- **WORK ITEM**
Filter the entries for the word "Arunachal". Copy each line that has it.

- **INFORMATION GIVEN**

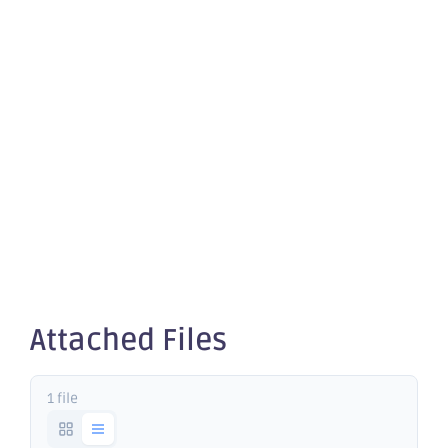
quotation
of
securities -
OBM
Attached Files
1 file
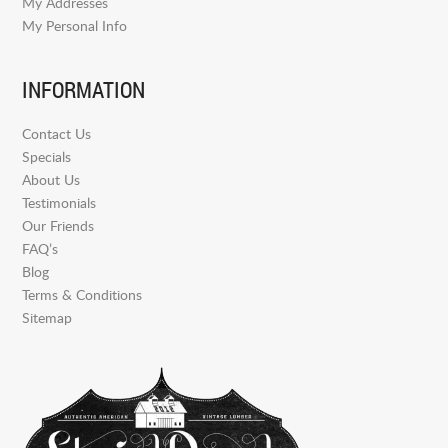
My Addresses
My Personal Info
INFORMATION
Contact Us
Specials
About Us
Testimonials
Our Friends
FAQ’s
Blog
Terms & Conditions
Sitemap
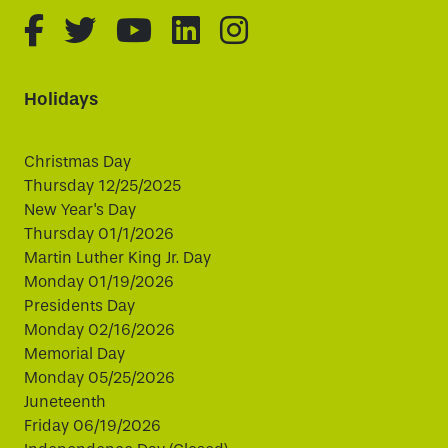
fa-brands fa-facebook-f
fa-brands fa-twitter
fa-brands fa-youtube
fa-brands fa-linked
fa-brands fa-i
Holidays
Christmas Day
Thursday 12/25/2025
New Year's Day
Thursday 01/1/2026
Martin Luther King Jr. Day
Monday 01/19/2026
Presidents Day
Monday 02/16/2026
Memorial Day
Monday 05/25/2026
Juneteenth
Friday 06/19/2026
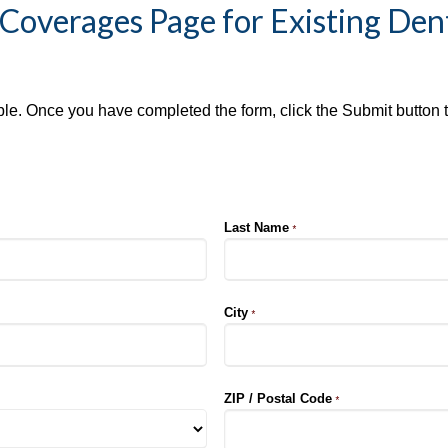
Coverages Page for Existing Den
ible. Once you have completed the form, click the Submit button 
Last Name
*
City
*
ZIP / Postal Code
*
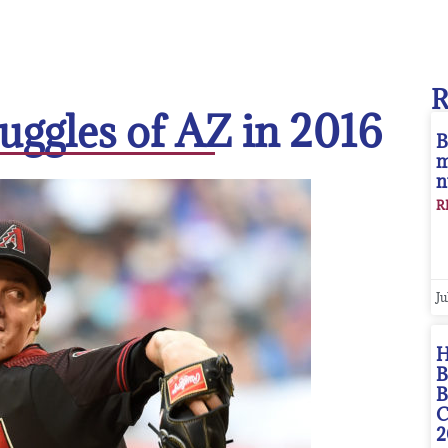
ruggles of AZ in 2016
B
m
n
R
Ju
H
B
B
C
2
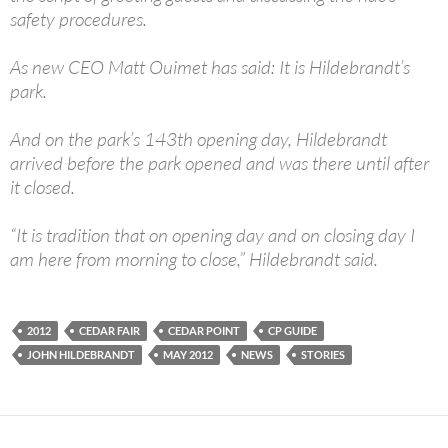
safety procedures.
As new CEO Matt Ouimet has said: It is Hildebrandt’s
park.
And on the park’s 143th opening day, Hildebrandt
arrived before the park opened and was there until after
it closed.
“It is tradition that on opening day and on closing day I
am here from morning to close,” Hildebrandt said.
2012
CEDAR FAIR
CEDAR POINT
CP GUIDE
JOHN HILDEBRANDT
MAY 2012
NEWS
STORIES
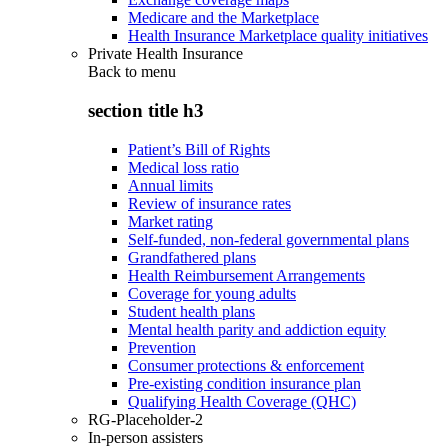
Medicare and the Marketplace
Health Insurance Marketplace quality initiatives
Private Health Insurance
Back to
menu
section title h3
Patient’s Bill of Rights
Medical loss ratio
Annual limits
Review of insurance rates
Market rating
Self-funded, non-federal governmental plans
Grandfathered plans
Health Reimbursement Arrangements
Coverage for young adults
Student health plans
Mental health parity and addiction equity
Prevention
Consumer protections & enforcement
Pre-existing condition insurance plan
Qualifying Health Coverage (QHC)
RG-Placeholder-2
In-person assisters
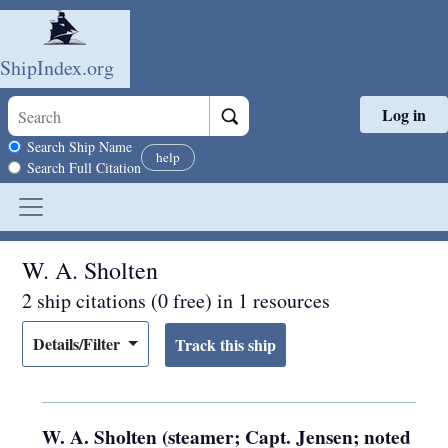
ShipIndex.org
Log in
Skip to main content
Search scope
Search Ship Name
help
Search Full Citation
W. A. Sholten
2 ship citations (0 free) in 1 resources
Details/Filter
W. A. Sholten (steamer; Capt. Jensen; noted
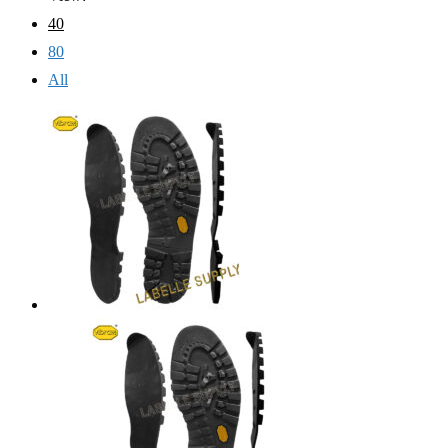
40
80
All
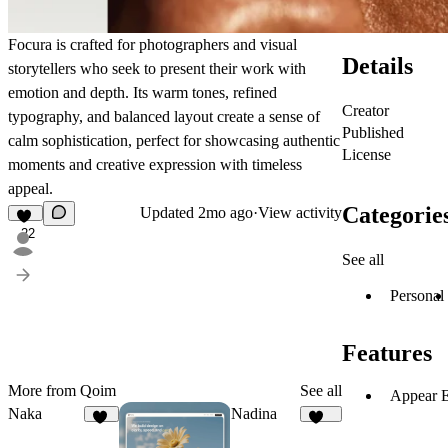
Focura
is crafted for photographers and visual
Details
storytellers who seek to present their work with
emotion and depth. Its warm tones, refined
Creator
typography, and balanced layout create a sense of
Published
calm sophistication, perfect for showcasing authentic
License
moments and creative expression with timeless
appeal.
Categorie
Updated
2mo ago
·
View activity
22
See all
Personal
Features
More from Qoim
See all
Appear E
Naka
Nadina
19
164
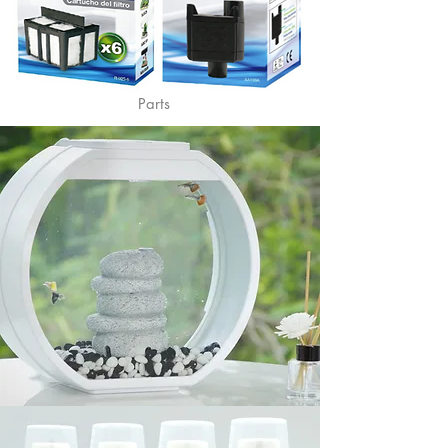
Parts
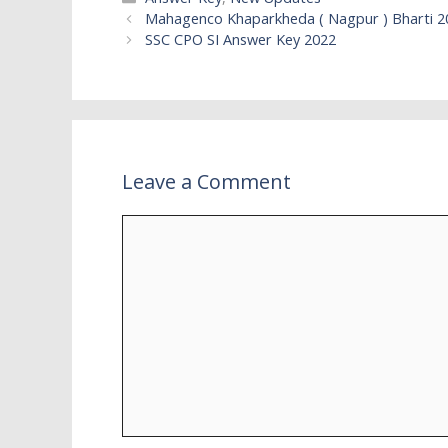
Mahagenco Khaparkheda ( Nagpur ) Bharti 2
SSC CPO SI Answer Key 2022
Leave a Comment
Comment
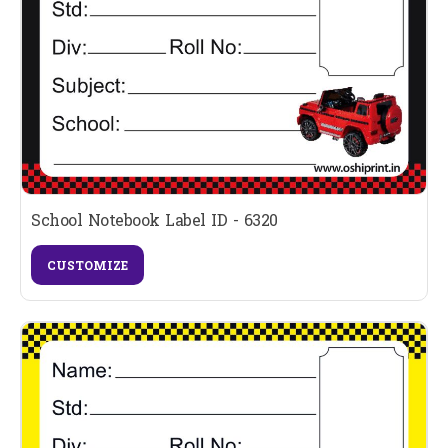
School Notebook Label ID - 6320
CUSTOMIZE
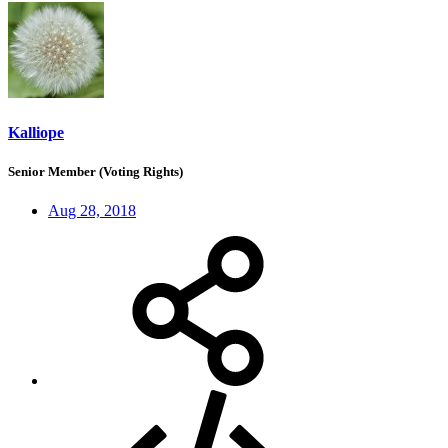
Kalliope
Senior Member (Voting Rights)
Aug 28, 2018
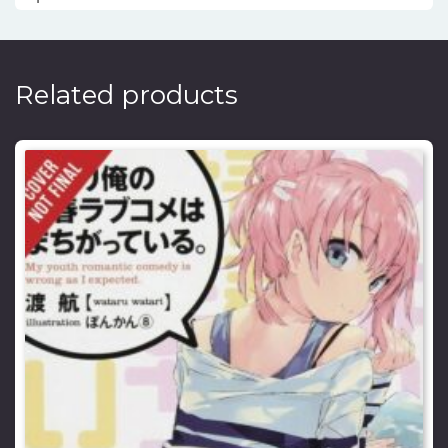
Related products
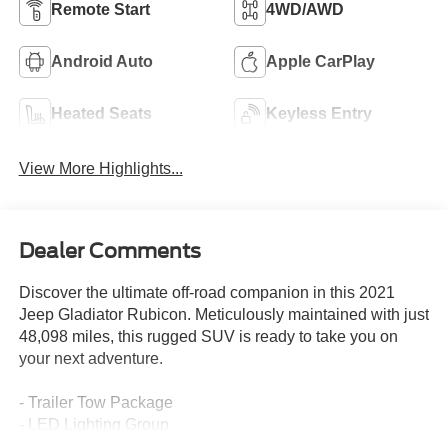
Remote Start
4WD/AWD
Android Auto
Apple CarPlay
Heated Seats
Keyless Entry
View More Highlights...
Dealer Comments
Discover the ultimate off-road companion in this 2021
Jeep Gladiator Rubicon. Meticulously maintained with just
48,098 miles, this rugged SUV is ready to take you on
your next adventure.
- Trailer Tow Package
- LED Lighting Group
- Cold Weather Group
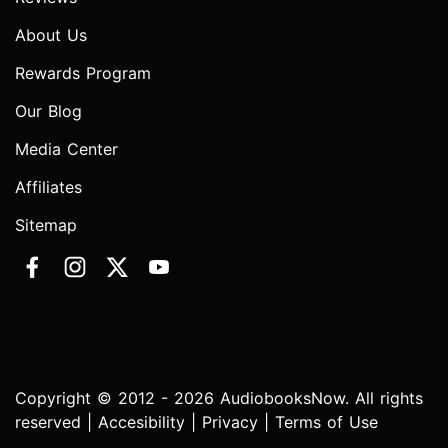
About Us
Rewards Program
Our Blog
Media Center
Affiliates
Sitemap
Copyright © 2012 - 2026 AudiobooksNow. All rights
reserved |
Accesibility
|
Privacy
|
Terms of Use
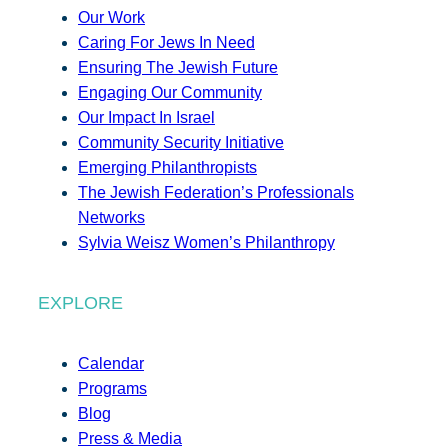
Our Work
Caring For Jews In Need
Ensuring The Jewish Future
Engaging Our Community
Our Impact In Israel
Community Security Initiative
Emerging Philanthropists
The Jewish Federation’s Professionals
Networks
Sylvia Weisz Women’s Philanthropy
EXPLORE
Calendar
Programs
Blog
Press & Media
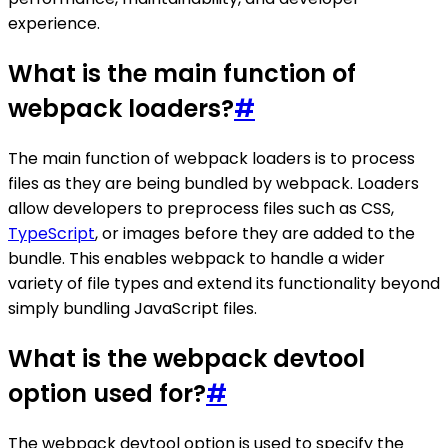
experience.
What is the main function of
webpack loaders?
#
The main function of webpack loaders is to process
files as they are being bundled by webpack. Loaders
allow developers to preprocess files such as CSS,
TypeScript
, or images before they are added to the
bundle. This enables webpack to handle a wider
variety of file types and extend its functionality beyond
simply bundling JavaScript files.
What is the webpack devtool
option used for?
#
The webpack devtool option is used to specify the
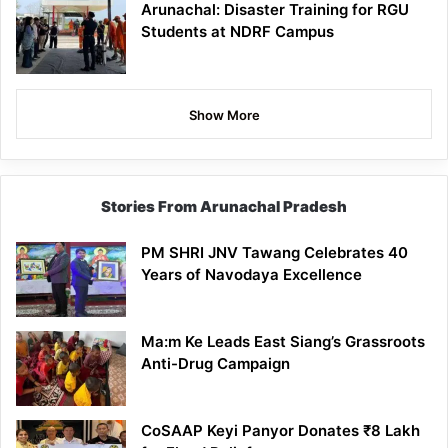
Arunachal: Disaster Training for RGU
Students at NDRF Campus
Show More
Stories From Arunachal Pradesh
PM SHRI JNV Tawang Celebrates 40
Years of Navodaya Excellence
Ma:m Ke Leads East Siang’s Grassroots
Anti-Drug Campaign
CoSAAP Keyi Panyor Donates ₹8 Lakh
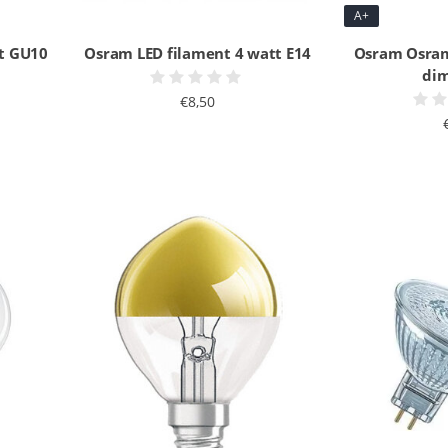
A+
t GU10
Osram LED filament 4 watt E14
Osram Osram
di
€8,50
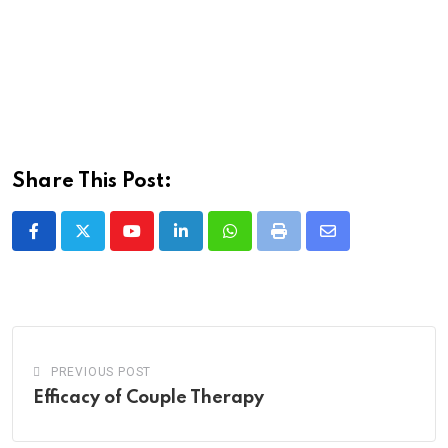
Share This Post:
Youtube
LinkedIn
Whatsapp
Print
Share
via
Email
PREVIOUS POST
Efficacy of Couple Therapy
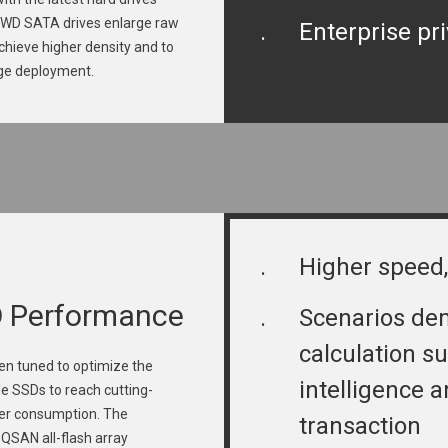
. WD SATA drives enlarge raw
.
Enterprise pr
achieve higher density and to
age deployment.
.
Higher speed,
D Performance
.
Scenarios de
calculation su
n tuned to optimize the
intelligence a
e SSDs to reach cutting-
er consumption. The
transaction
SAN all-flash array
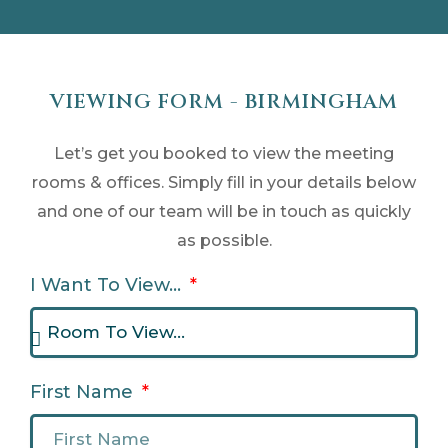
VIEWING FORM - BIRMINGHAM
Let’s get you booked to view the meeting
rooms & offices. Simply fill in your details below
and one of our team will be in touch as quickly
as possible.
I Want To View...
First Name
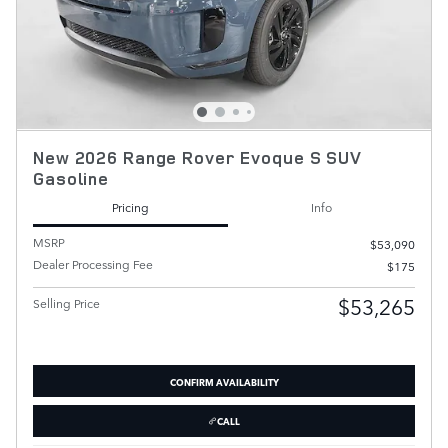
New 2026 Range Rover Evoque S SUV
Gasoline
Pricing
Info
MSRP
$53,090
Dealer Processing Fee
$175
$53,265
Selling Price
CONFIRM AVAILABILITY
CALL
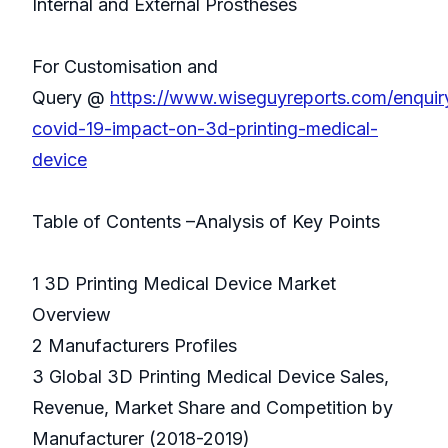
Internal and External Prostheses
For Customisation and
Query @
https://www.wiseguyreports.com/enqui
covid-19-impact-on-3d-printing-medical-
device
Table of Contents –Analysis of Key Points
1 3D Printing Medical Device Market
Overview
2 Manufacturers Profiles
3 Global 3D Printing Medical Device Sales,
Revenue, Market Share and Competition by
Manufacturer (2018-2019)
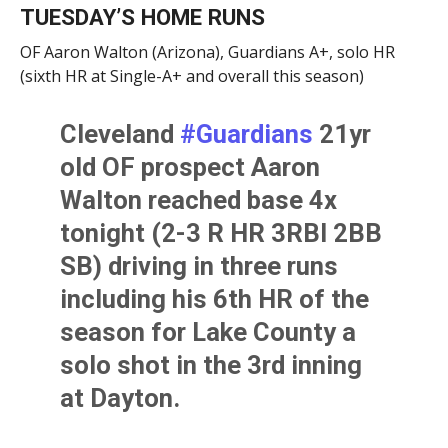
TUESDAY’S HOME RUNS
OF Aaron Walton (Arizona), Guardians A+, solo HR
(sixth HR at Single-A+ and overall this season)
Cleveland
#Guardians
21yr
old OF prospect Aaron
Walton reached base 4x
tonight (2-3 R HR 3RBI 2BB
SB) driving in three runs
including his 6th HR of the
season for Lake County a
solo shot in the 3rd inning
at Dayton.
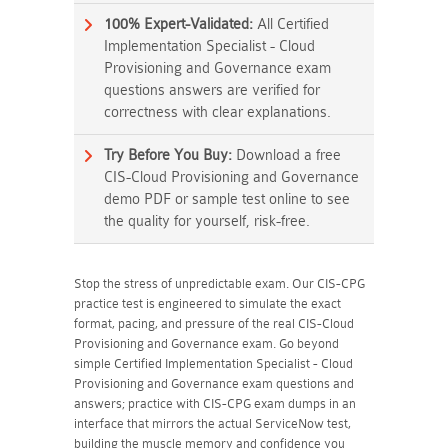
100% Expert-Validated:
All Certified
Implementation Specialist - Cloud
Provisioning and Governance exam
questions answers are verified for
correctness with clear explanations.
Try Before You Buy:
Download a free
CIS-Cloud Provisioning and Governance
demo PDF or sample test online to see
the quality for yourself, risk-free.
Stop the stress of unpredictable exam. Our CIS-CPG
practice test is engineered to simulate the exact
format, pacing, and pressure of the real CIS-Cloud
Provisioning and Governance exam. Go beyond
simple Certified Implementation Specialist - Cloud
Provisioning and Governance exam questions and
answers; practice with CIS-CPG exam dumps in an
interface that mirrors the actual ServiceNow test,
building the muscle memory and confidence you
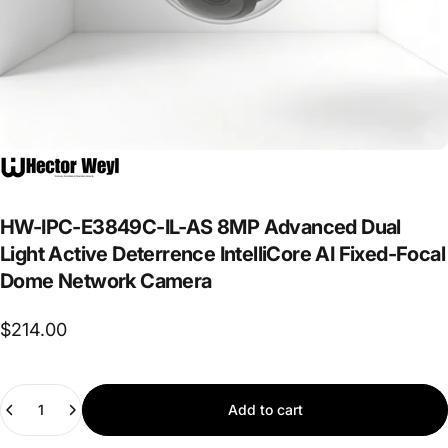
HW-IPC-E3849C-IL-AS
8MP
Advanced
Dual
Light
Active
Deterrence
IntelliCore
AI
Fixed-Focal
Dome
Network
Camera
$214.00
Quantity
Add to cart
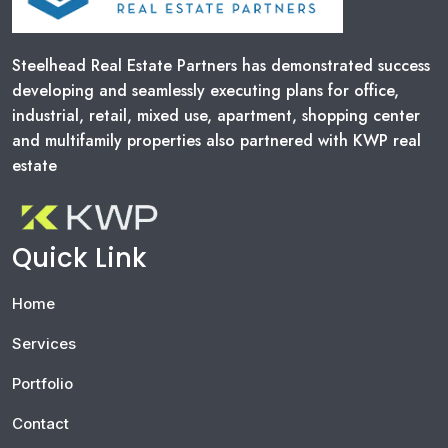
A
G
Steelhead Real Estate Partners has demonstrated success
developing and seamlessly executing plans for office,
I
industrial, retail, mixed use, apartment, shopping center
and multifamily properties also partnered with KWP real
N
estate
A
T
Quick Link
I
O
Home
N
Services
Portfolio
Contact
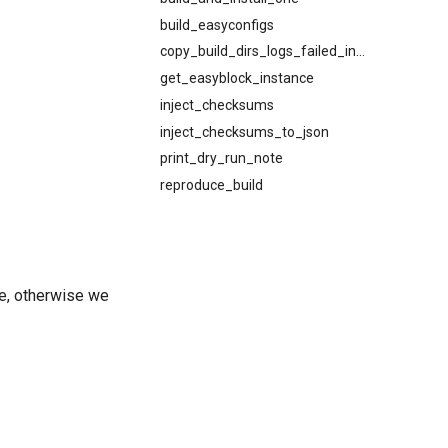
build_easyconfigs
copy_build_dirs_logs_failed_install
get_easyblock_instance
inject_checksums
inject_checksums_to_json
print_dry_run_note
reproduce_build
se, otherwise we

- **YOUR SOLUTION**
Arunachal: Disaster Training for RGU
Stories From Arunachal Pradesh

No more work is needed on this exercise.